:: RAW DATA ::
______

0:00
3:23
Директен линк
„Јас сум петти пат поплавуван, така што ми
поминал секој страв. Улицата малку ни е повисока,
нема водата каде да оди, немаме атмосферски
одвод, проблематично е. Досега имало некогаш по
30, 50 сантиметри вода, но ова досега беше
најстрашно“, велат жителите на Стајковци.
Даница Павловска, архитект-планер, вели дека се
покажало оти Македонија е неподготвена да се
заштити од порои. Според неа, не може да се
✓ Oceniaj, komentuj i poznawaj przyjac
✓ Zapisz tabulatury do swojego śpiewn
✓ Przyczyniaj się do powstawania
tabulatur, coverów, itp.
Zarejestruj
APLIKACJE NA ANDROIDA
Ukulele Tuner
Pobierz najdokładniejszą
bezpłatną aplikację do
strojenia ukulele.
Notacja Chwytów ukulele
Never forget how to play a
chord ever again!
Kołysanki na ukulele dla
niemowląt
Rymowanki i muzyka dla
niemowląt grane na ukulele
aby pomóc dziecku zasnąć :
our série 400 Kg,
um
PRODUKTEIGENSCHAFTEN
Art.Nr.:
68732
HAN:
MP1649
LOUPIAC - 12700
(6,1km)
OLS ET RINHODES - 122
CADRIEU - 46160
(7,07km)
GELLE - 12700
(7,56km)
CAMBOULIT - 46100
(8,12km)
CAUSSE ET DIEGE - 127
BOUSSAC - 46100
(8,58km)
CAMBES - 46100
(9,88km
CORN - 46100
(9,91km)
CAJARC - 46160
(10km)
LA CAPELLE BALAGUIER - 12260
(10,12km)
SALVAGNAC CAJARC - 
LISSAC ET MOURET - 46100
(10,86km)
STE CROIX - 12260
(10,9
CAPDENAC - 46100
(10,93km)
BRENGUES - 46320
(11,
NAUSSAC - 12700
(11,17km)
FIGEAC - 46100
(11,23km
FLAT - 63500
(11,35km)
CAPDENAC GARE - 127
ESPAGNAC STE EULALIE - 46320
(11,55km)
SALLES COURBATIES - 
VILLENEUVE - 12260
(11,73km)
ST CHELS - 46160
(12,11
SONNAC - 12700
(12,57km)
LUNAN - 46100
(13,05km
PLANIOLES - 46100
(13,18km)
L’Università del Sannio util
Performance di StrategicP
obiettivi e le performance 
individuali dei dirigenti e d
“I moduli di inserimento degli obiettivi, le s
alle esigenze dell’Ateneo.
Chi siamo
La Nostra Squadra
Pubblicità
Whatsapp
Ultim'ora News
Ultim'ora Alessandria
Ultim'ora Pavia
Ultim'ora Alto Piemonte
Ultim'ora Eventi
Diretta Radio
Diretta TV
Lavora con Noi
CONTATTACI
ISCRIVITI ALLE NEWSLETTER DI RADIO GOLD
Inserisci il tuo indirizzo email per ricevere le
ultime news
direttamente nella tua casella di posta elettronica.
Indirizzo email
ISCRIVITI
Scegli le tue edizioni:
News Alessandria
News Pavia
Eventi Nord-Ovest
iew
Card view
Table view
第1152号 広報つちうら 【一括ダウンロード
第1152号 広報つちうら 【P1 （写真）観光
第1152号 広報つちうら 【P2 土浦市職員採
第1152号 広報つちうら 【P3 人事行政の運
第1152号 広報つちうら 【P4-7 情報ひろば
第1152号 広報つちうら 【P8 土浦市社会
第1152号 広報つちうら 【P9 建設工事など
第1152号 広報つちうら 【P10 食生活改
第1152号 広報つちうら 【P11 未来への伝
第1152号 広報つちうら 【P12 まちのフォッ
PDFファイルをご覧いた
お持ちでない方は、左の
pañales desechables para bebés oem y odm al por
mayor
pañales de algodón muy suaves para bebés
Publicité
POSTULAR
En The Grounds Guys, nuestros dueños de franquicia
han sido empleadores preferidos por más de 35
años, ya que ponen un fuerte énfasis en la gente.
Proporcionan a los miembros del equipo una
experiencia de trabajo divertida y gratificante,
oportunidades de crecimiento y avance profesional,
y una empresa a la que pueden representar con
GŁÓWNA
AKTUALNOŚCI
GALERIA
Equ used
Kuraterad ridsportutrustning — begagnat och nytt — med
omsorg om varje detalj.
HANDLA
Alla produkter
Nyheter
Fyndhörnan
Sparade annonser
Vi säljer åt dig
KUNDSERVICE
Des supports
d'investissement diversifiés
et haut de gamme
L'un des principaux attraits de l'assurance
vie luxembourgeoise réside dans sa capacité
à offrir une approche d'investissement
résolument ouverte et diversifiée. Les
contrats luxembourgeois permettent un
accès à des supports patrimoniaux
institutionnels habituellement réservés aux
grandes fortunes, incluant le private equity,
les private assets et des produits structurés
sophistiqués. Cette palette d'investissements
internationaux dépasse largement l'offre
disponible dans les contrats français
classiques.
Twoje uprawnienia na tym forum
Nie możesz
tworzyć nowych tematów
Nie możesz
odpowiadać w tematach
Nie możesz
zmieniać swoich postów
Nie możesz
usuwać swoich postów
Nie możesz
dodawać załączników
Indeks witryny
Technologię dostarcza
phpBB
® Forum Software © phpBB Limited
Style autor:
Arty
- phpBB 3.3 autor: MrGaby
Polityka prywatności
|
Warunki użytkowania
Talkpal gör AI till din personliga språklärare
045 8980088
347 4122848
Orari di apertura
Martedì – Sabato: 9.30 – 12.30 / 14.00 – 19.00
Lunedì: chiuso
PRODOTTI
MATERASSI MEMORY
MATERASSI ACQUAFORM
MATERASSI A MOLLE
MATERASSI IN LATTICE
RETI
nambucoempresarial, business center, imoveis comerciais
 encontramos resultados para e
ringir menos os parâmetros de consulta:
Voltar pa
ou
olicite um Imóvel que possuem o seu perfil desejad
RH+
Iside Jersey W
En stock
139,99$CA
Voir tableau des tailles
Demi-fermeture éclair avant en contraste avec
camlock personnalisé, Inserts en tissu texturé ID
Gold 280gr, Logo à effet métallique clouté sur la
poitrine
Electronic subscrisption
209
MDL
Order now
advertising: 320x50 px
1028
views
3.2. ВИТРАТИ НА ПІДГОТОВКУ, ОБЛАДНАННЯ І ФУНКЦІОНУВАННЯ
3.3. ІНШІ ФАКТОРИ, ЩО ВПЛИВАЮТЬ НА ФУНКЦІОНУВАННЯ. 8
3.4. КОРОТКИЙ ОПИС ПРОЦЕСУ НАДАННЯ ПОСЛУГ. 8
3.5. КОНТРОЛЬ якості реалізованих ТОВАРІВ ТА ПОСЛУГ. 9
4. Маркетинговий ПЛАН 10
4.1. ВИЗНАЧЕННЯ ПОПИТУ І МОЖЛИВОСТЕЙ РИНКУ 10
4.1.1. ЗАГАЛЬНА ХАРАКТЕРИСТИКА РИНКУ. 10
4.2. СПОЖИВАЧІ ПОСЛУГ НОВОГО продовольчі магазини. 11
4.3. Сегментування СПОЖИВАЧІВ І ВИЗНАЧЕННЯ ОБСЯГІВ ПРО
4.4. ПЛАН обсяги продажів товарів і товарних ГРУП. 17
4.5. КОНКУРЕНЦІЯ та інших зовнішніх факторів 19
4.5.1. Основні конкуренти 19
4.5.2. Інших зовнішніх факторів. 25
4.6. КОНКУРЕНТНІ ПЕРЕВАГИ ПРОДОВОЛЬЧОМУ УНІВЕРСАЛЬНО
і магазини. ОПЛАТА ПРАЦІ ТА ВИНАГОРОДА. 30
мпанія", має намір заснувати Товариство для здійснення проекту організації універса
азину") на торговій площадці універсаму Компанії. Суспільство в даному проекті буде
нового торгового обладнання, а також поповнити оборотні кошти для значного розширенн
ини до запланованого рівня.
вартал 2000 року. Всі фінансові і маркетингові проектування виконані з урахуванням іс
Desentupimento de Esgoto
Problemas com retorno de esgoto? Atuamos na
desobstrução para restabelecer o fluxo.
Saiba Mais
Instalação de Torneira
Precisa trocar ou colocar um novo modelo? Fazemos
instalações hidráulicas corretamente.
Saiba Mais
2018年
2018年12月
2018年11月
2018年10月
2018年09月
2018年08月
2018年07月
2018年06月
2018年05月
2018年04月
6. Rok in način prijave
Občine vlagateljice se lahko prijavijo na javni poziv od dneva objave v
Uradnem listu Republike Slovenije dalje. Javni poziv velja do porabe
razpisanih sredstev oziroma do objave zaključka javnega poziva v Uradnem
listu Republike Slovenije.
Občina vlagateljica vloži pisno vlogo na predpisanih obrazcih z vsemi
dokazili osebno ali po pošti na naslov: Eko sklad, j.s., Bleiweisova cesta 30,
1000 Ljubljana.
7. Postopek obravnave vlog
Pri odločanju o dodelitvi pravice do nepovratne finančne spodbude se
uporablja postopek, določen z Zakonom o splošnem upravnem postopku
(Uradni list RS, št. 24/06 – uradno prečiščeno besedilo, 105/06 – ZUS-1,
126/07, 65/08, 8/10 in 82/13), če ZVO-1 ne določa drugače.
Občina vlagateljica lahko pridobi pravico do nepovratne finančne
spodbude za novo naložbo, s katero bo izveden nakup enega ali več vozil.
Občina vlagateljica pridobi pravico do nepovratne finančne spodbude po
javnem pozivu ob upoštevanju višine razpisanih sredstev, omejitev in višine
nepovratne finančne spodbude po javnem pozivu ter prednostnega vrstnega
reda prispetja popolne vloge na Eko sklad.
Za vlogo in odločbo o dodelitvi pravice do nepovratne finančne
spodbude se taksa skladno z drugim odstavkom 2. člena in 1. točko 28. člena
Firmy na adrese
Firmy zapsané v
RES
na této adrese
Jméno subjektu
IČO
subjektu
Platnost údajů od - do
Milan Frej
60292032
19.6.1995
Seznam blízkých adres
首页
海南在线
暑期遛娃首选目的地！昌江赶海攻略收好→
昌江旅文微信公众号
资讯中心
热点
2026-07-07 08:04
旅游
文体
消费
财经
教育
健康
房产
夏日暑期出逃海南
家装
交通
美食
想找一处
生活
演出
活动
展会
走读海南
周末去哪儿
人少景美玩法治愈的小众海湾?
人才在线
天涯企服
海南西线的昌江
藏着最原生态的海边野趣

______

:: ABOUT THIS EXERCISE ::
Copy every line of the listing where the word "зовнішніх" appears.

:: RESULT OF THE EXERCISE ::
4.5. КОНКУРЕНЦІЯ та інших зовнішніх факторів 19
4.5.2. Інших зовнішніх факторів. 25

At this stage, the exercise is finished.